Rockley Wilson

Personal information
- Full name: Evelyn Rockley Wilson
- Born: 25 March 1879 Bolsterstone, Stocksbridge, Yorkshire, England
- Died: 21 July 1957 (aged 78) Winchester, Hampshire, England
- Batting: Right-handed
- Bowling: Right-arm slow
- Relations: Clem Wilson (brother) Rowland Wilson (brother)

International information
- National side: England;

Career statistics
| Competition | Tests | First-class |
| Matches | 1 | 136 |
| Runs scored | 10 | 3,565 |
| Batting average | 5.00 | 22.00 |
| 100s/50s | 0/0 | 4/15 |
| Top score | 5 | 142 |
| Balls bowled | 123 | 23,852 |
| Wickets | 3 | 467 |
| Bowling average | 12.00 | 17.63 |
| 5 wickets in innings | 0 | 26 |
| 10 wickets in match | 0 | 5 |
| Best bowling | 2/28 | 7/16 |
| Catches/stumpings | 0/– | 106/– |
- Source:

= Rockley Wilson =

English cricketer

Evelyn Rockley Wilson (25 March 1879 – 21 July 1957) was an English amateur first-class cricketer, who played for Cambridge University Cricket Club, Yorkshire, and England.

==Life==
Wilson was born in Bolsterstone, Stocksbridge, Yorkshire, and educated at Bilton Grange, Rugby and Trinity College, Cambridge, where he graduated BA in 1901 and MA in 1905. An amateur whose main profession was as a schoolmaster for 43 years at Winchester College (1903–1946), Wilson bowled slow right-arm spinners that move either way off the pitch, and batted well enough to score a century on first-class cricket debut, and another one in the annual Varsity match.
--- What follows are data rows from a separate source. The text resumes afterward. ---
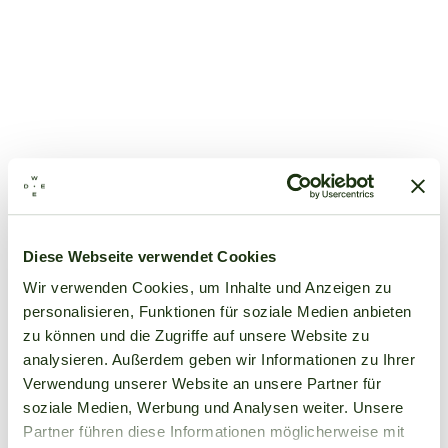
Diese Webseite verwendet Cookies
Wir verwenden Cookies, um Inhalte und Anzeigen zu
personalisieren, Funktionen für soziale Medien anbieten
zu können und die Zugriffe auf unsere Website zu
analysieren. Außerdem geben wir Informationen zu Ihrer
Verwendung unserer Website an unsere Partner für
soziale Medien, Werbung und Analysen weiter. Unsere
Partner führen diese Informationen möglicherweise mit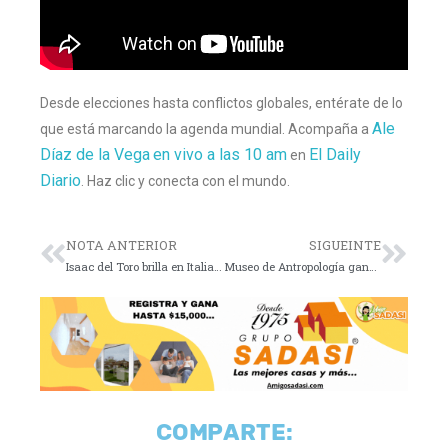
Desde elecciones hasta conflictos globales, entérate de lo
Ale
que está marcando la agenda mundial. Acompaña a
Díaz de la Vega
en vivo a las 10 am
El Daily
en
Diario
. Haz clic y conecta con el mundo.
NOTA ANTERIOR
SIGUEINTE
Isaac del Toro brilla en Italia y se prepara para la Vuelta
Museo de Antropología gana Premio Princesa de Asturias
COMPARTE: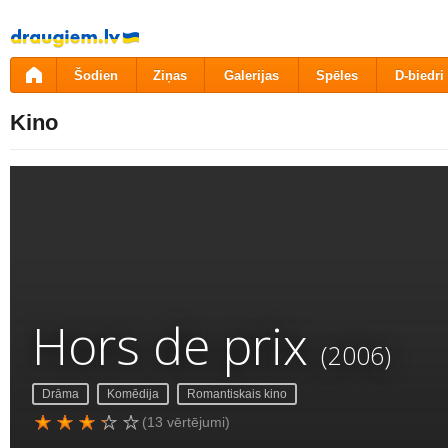
Pāriet
uz
saturu
Šodien
Ziņas
Galerijas
Spēles
D-biedri
Kino
Hors de prix
(2006)
Drāma
Komēdija
Romantiskais kino
(13 vērtējumi)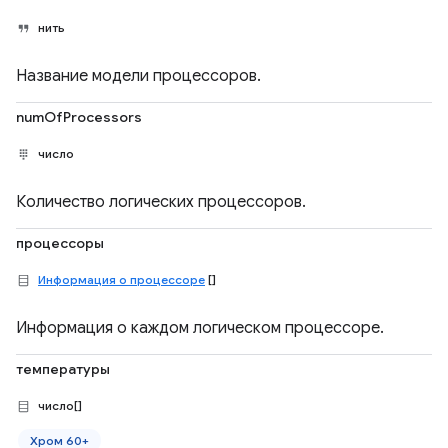
нить
Название модели процессоров.
numOfProcessors
число
Количество логических процессоров.
процессоры
Информация о процессоре
[]
Информация о каждом логическом процессоре.
температуры
число[]
Хром 60+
He played a little for Yorkshire from 1899, but after leaving Cambridge in 1902, he then played no first-class cricket for the next ten years, preferring, he said, to play three club matches a week rather than two county games.
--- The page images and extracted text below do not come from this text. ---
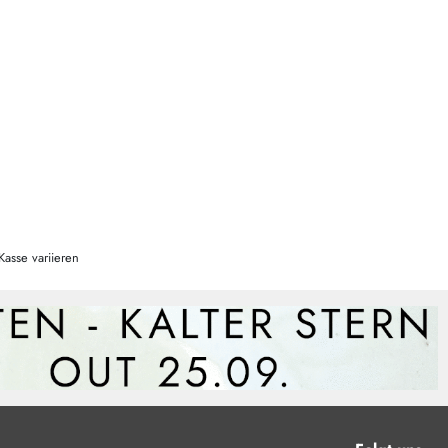
Kasse variieren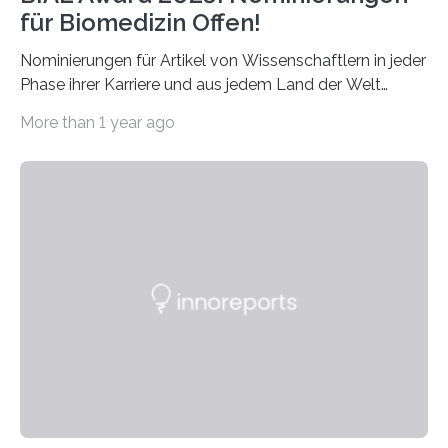
für Biomedizin Offen!
Nominierungen für Artikel von Wissenschaftlern in jeder
Phase ihrer Karriere und aus jedem Land der Welt
willkommen sind Dieser internationale Preis wurde ins
More than 1 year ago
Leben gerufen, um die bemerkenswertesten
wissenschaftlichen Entdeckungen im biomedizinischen
Bereich auszuzeichnen. Er hat sich einen wachsenden
Ruf als Vorstufe zum Nobelpreis erarbeitet, da er in
einer früheren Ausgabe zwei Autoren auszeichnete, die
später mit dem Nobelpreis für Medizin geehrt wurden.
Die vierte Ausgabe des internationalen Preises der BIAL
Foundation, des BIAL Award in Biomedicine ist in
vollem…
But after turning down an approach in 1913 by Hampshire, where he lived, he was persuaded to rejoin Yorkshire, the county of his birth, and stayed with them until 1923, playing mostly in the August school holidays. He played 66 times for Yorkshire.

He served in the First World War in the army, being commissioned Lieutenant in the Rifle Brigade before transferring to intelligence staff work. He demobilised as captain in 1919.
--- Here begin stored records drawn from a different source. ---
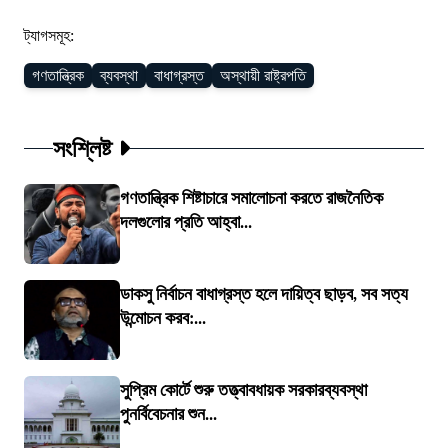
ট্যাগসমূহ:
গণতান্ত্রিক
ব্যবস্থা
বাধাগ্রস্ত
অস্থায়ী রাষ্ট্রপতি
সংশ্লিষ্ট
গণতান্ত্রিক শিষ্টাচারে সমালোচনা করতে রাজনৈতিক
দলগুলোর প্রতি আহ্বা...
ডাকসু নির্বাচন বাধাগ্রস্ত হলে দায়িত্ব ছাড়ব, সব সত্য
উন্মোচন করব:...
সুপ্রিম কোর্টে শুরু তত্ত্বাবধায়ক সরকারব্যবস্থা
পুনর্বিবেচনার শুন...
In 1920, at the age of 41, he bowled so successfully that he finished fourth in the national averages, and was given leave from Winchester to tour Australia with the 1920–21 Marylebone Cricket Club (MCC) team, led by Johnny Douglas. In a disastrous series in which the Australia national cricket team won all five Tests, Wilson made his Test debut at the age of 41 years and 337 days, the second oldest debutant in English cricket (after James Southerton in the first Test match of them all in 1877). He scored five in each innings and took three wickets cheaply, but England still lost the match.

Wilson ran into trouble on the tour for filing reports back to the Daily Express newspaper. As a result, when he subsequently encountered Lord Harris in the Long Room at Lord's, the encounter was frosty. Harris offered him only the most cursory of handshakes, and Wilson observed, loudly enough for Harris to hear as he moved on, "Lucky to get a touch really, lucky to get a touch."

Known as a witty, self-deprecating man, Wilson is credited as an influence on several generations of public school cricketers at Winchester. Amongst his pupils was Douglas Jardine. Just before the 1932-33 Bodyline series, Wilson was asked by a journalist what England's prospects were under Jardine's captaincy. "He might well win us the Ashes," Wilson said, "but he might lose us a Dominion."

His brother, Clem Wilson, also played for Yorkshire and England, and an older brother, Rowland, played fleetingly for Cambridge University.

Wilson died in July 1957 in Winchester, Hampshire, aged 78.